Immunofluorescence and LacZ Staining
For immunofluorescence staining, the first 2 cm of duodenum was removed and the subsequent proximal 5 cm of jejunum was cut open length-wise, Swiss-rolled, and fixed overnight in Zn formalin and then processed for paraffin embedding. Sections (5 um) from paraffin blocks were used for immunofluorescence staining with the following primary antibodies: tdTomato (dsRed mouse, 632392; Takara Biosystems; rabbit, 632496; Takara Biosystems), GFP (6673; Abcam), E-cadherin (mouse, 610182; BD). All secondary antibodies were used at a 1:600 dilution.
LacZ staining was performed as previously described.
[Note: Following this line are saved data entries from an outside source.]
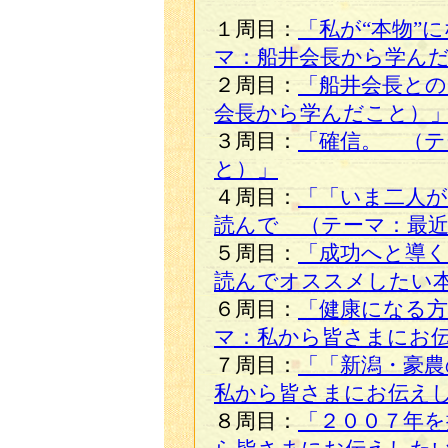
１周目：
「私が“本物”
マ：船井会長から学ん
２周目：
「船井会長との
会長から学んだこと）
３周目：
「確信。 （テ
と）」
４周目：
「「いま二人
読んで （テーマ：最
５周目：
「成功へと導く
読んでオススメしたい
６周目：
「健康になる方
マ：私から皆さまにお
７周目：
「「新潟・豪農
私から皆さまにお伝え
８周目：
「２００７年を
The entire length of the small intestine was divided into 4 segments, labeled as S1, S2, S3, and S4, with S1 being the most proximal and S4 being the most distal. Each segment was flushed with fixative and stained with X-Gal (10703729001; Sigma-Aldrich), Swiss rolled, embedded in paraffin, sectioned, and stained with neutral red.
Data were analyzed using unpaired and paired 2-tailed Student t tests, and P values are indicated in individual Figures. Specific experimental replicates are described in each Figure legend.
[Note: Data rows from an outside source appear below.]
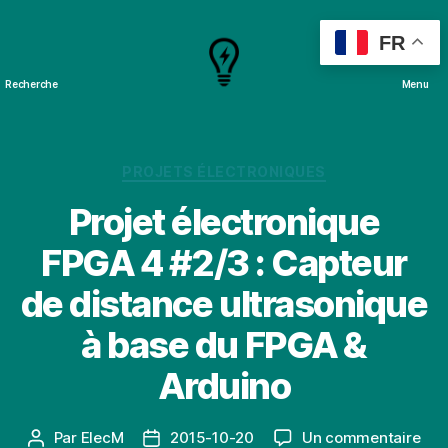
FR
Recherche
Menu
Cours
&
Projets
Catégories
PROJETS ÉLECTRONIQUES
Projet électronique
FPGA 4 #2/3 : Capteur
de distance ultrasonique
à base du FPGA &
Arduino
sur
Par
ElecM
2015-10-20
Un commentaire
Auteur
Date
Conflicts of interest The authors disclose no conflicts.
Funding The core facilities of the Center for Molecular Studies in Digestive and Liver Diseases were supported by National Institutes of Health grant P30-DK050306. Also supported by National Institutes of Health grants F31AI150224 (N.M.J.) and R01-DK106309 (C.J.L.), and the State of Pennsylvania Commonwealth Research Enhancement Foundation Health Research Formula Fund (C.J.L.).